This commentary is by John Steen of South Burlington, who, before he retired, was a teacher of philosophy, had a 20-year career in health planning, health regulation and public health, was a professor of health policy, and is immediate past president of the American Health Planning Association.
I am responding to a commentary in Digger Oct. 21, one that I feel the need to address out of my commitments as an educator and from knowledge I’ve acquired in more than a half-century of work in health policy, including community health planning, state health regulation and public health.
I acquired a license as a health insurance agent in New Jersey in 1992 in order to better understand insurance from a consumer/patient perspective.
Medicare Advantage plans are private insurance plans that replace traditional Medicare coverage. Medicare coverage includes virtually all physicians and hospitals in the U.S., but Medicare Advantage offers only restricted provider panels.
A consumer’s primary care physician may be in that panel, but the consumer may develop problems that are best handled by physicians and facilities that are out of network, with the result that the consumer will be hit with hefty fees.
This is even more important when it comes to emergency care. A Medicare Advantage subscriber who has an emergency and is taken to an emergency room may be treated by an out-of-network physician, and receive a bill from that physician.
If a Medicare Advantage patient is in a nursing home or rehab facility, utilization review nurses at that patient’s Medicare Advantage plan — not the patient's treating physicians — will make the ultimate decisions as to whether nursing care is medically necessary. The post-hospitalization facility available to consumers is likely to be the one with the worst reputation. Prescriptions may cost more too.
Consumers need to know that health insurers make most of their profits by denying or reducing effective coverage, and they do that mostly by establishing networks. Traditional Medicare has no networks.
The greatest risk to consumers is that some private plans may not be financially stable and may suddenly cease coverage, leaving consumers unprotected. What a reasonable person should conclude from this is that it is fraudulent to permit private health insurance to use the name Medicare for any of its profit-making plans. Medicare is held in such high regard that private companies feel the need to steal its brand. As the saying goes, hypocrisy is the tribute that vice pays to virtue.
What most aggrieves me is how Congress provides extra taxpayer funding as subsidies to private health insurance companies in order to encourage them to seduce Medicare beneficiaries into giving up traditional Medicare. Those bonuses are costing Medicare — that is, taxpayers — billions of dollars every year. Health insurers use that taxpayer funding to offer teaser benefits to consumers.

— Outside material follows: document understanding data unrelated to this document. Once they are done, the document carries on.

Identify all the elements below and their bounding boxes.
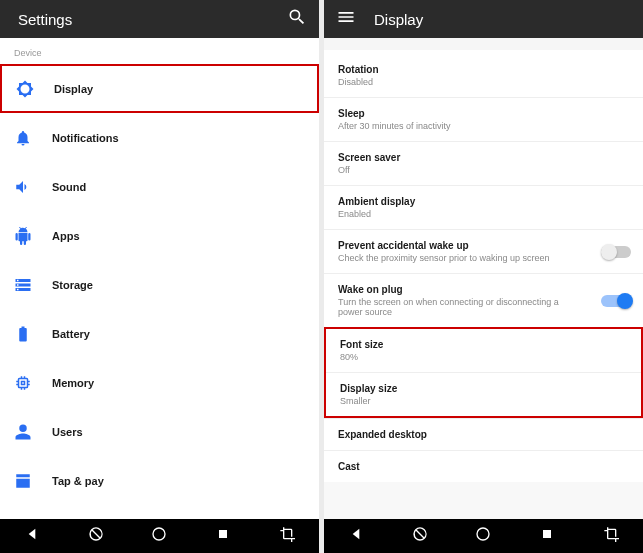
- option-title: Wake on plug: [338, 284, 629, 295]
- item-label: Display: [54, 83, 93, 95]
- option-title: Screen saver: [338, 152, 629, 163]
- search-icon[interactable]: [287, 7, 307, 31]
- option-title: Ambient display: [338, 196, 629, 207]
- option-sub: Disabled: [338, 77, 629, 87]
- storage-icon: [14, 276, 46, 294]
- sidebar-item-apps[interactable]: Apps: [0, 211, 319, 260]
- option-sub: Check the proximity sensor prior to waki…: [338, 253, 558, 263]
- toggle-off[interactable]: [601, 246, 631, 258]
- option-screen-saver[interactable]: Screen saver Off: [324, 141, 643, 185]
- tap-icon: [14, 472, 46, 490]
- option-title: Prevent accidental wake up: [338, 240, 629, 251]
- option-sub: Enabled: [338, 209, 629, 219]
- option-sub: Smaller: [340, 396, 627, 406]
- item-label: Users: [52, 426, 83, 438]
- option-sub: Turn the screen on when connecting or di…: [338, 297, 568, 317]
- page-title: Display: [374, 11, 423, 28]
- option-prevent-accidental-wake[interactable]: Prevent accidental wake up Check the pro…: [324, 229, 643, 273]
- screenshot-icon[interactable]: [597, 520, 625, 552]
- block-icon[interactable]: [406, 520, 434, 552]
- appbar-settings: Settings: [0, 0, 319, 38]
- item-label: Sound: [52, 181, 86, 193]
- volume-icon: [14, 178, 46, 196]
- bell-icon: [14, 129, 46, 147]
- item-label: Apps: [52, 230, 80, 242]
- android-icon: [14, 227, 46, 245]
- item-label: Tap & pay: [52, 475, 104, 487]
- back-icon[interactable]: [18, 520, 46, 552]
- sidebar-item-battery[interactable]: Battery: [0, 309, 319, 358]
- item-label: Storage: [52, 279, 93, 291]
- item-label: Notifications: [52, 132, 119, 144]
- option-sub: After 30 minutes of inactivity: [338, 121, 629, 131]
- sidebar-item-sound[interactable]: Sound: [0, 162, 319, 211]
- option-font-size[interactable]: Font size 80%: [326, 329, 641, 372]
- navigation-bar: [0, 519, 319, 553]
- option-sub: Off: [338, 165, 629, 175]
- item-label: Memory: [52, 377, 94, 389]
- recents-icon[interactable]: [209, 520, 237, 552]
- screenshot-icon[interactable]: [273, 520, 301, 552]
- memory-icon: [14, 374, 46, 392]
- option-sleep[interactable]: Sleep After 30 minutes of inactivity: [324, 97, 643, 141]
- settings-list: Display Notifications Sound Apps Storage: [0, 64, 319, 505]
- settings-screen: Settings Device Display Notifications So…: [0, 0, 319, 553]
- option-cast[interactable]: Cast: [324, 450, 643, 482]
- option-wake-on-plug[interactable]: Wake on plug Turn the screen on when con…: [324, 273, 643, 327]
- option-ambient-display[interactable]: Ambient display Enabled: [324, 185, 643, 229]
- home-icon[interactable]: [145, 520, 173, 552]
- brightness-icon: [16, 80, 48, 98]
- section-label: Device: [0, 38, 319, 64]
- option-title: Sleep: [338, 108, 629, 119]
- item-label: Battery: [52, 328, 90, 340]
- sidebar-item-notifications[interactable]: Notifications: [0, 113, 319, 162]
- battery-icon: [14, 325, 46, 343]
- menu-icon[interactable]: [336, 7, 356, 31]
- option-title: Display size: [340, 383, 627, 394]
- option-display-size[interactable]: Display size Smaller: [326, 372, 641, 416]
- sidebar-item-storage[interactable]: Storage: [0, 260, 319, 309]
- appbar-display: Display: [324, 0, 643, 38]
- option-rotation[interactable]: Rotation Disabled: [324, 54, 643, 97]
- size-options-highlight: Font size 80% Display size Smaller: [324, 327, 643, 418]
- option-title: Cast: [338, 461, 629, 472]
- sidebar-item-display[interactable]: Display: [0, 64, 319, 113]
- sidebar-item-users[interactable]: Users: [0, 407, 319, 456]
- display-settings-screen: Display Rotation Disabled Sleep After 30…: [324, 0, 643, 553]
- user-icon: [14, 423, 46, 441]
- option-title: Font size: [340, 339, 627, 350]
- option-title: Rotation: [338, 64, 629, 75]
- option-expanded-desktop[interactable]: Expanded desktop: [324, 418, 643, 450]
- home-icon[interactable]: [469, 520, 497, 552]
- back-icon[interactable]: [342, 520, 370, 552]
- recents-icon[interactable]: [533, 520, 561, 552]
- option-title: Expanded desktop: [338, 429, 629, 440]
- toggle-on[interactable]: [601, 295, 631, 307]
- sidebar-item-memory[interactable]: Memory: [0, 358, 319, 407]
- option-sub: 80%: [340, 352, 627, 362]
- page-title: Settings: [18, 11, 72, 28]
- block-icon[interactable]: [82, 520, 110, 552]
- navigation-bar: [324, 519, 643, 553]
- display-options-list: Rotation Disabled Sleep After 30 minutes…: [324, 50, 643, 482]
- sidebar-item-tap-and-pay[interactable]: Tap & pay: [0, 456, 319, 505]
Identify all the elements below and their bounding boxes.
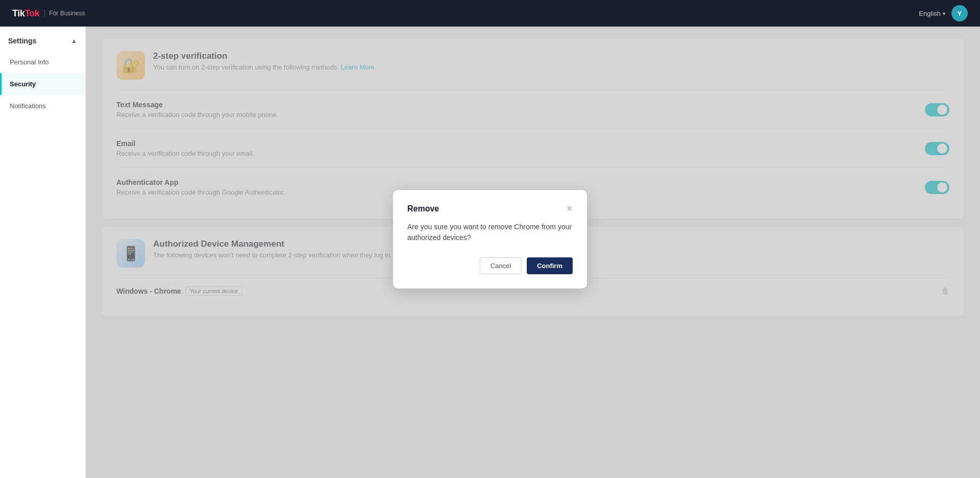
cancel-button[interactable]: Cancel	[480, 257, 522, 274]
dialog-close-button[interactable]: ✕	[566, 205, 573, 213]
dialog-title: Remove	[407, 204, 439, 213]
dialog-footer: Cancel Confirm	[407, 257, 573, 274]
remove-dialog: Remove ✕ Are you sure you want to remove…	[393, 190, 587, 289]
dialog-backdrop: Remove ✕ Are you sure you want to remove…	[0, 0, 980, 478]
dialog-header: Remove ✕	[407, 204, 573, 213]
dialog-body: Are you sure you want to remove Chrome f…	[407, 222, 573, 243]
confirm-button[interactable]: Confirm	[527, 257, 573, 274]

Almost all seniors have gotten a piece of mail that looks like a notice from the IRS. The flyer is headlined “Medicare Notice” and “Please call to confirm your eligibility.” But not for Medicare: for Medicare Advantage. In tiny print in the lower right hand corner is this: “Medicare has neither reviewed nor endorsed the information contained in this advertisement.”
You’ve probably seen the Medicare Advantage marketing commercials with Joe Namath, but have you asked yourself why insurance companies are paying to advertise their “benefits” to consumers? Their commercials are labeled "Medicare Coverage Helpline" and they include some tiny print that is purposely made too small to read on your TV screen. What it says is, “The Medicare Coverage Helpline is a private, for-profit lead generation campaign and does not offer insurance and is not an insurance agency or broker. Your call is sold to a licensed insurance agent….”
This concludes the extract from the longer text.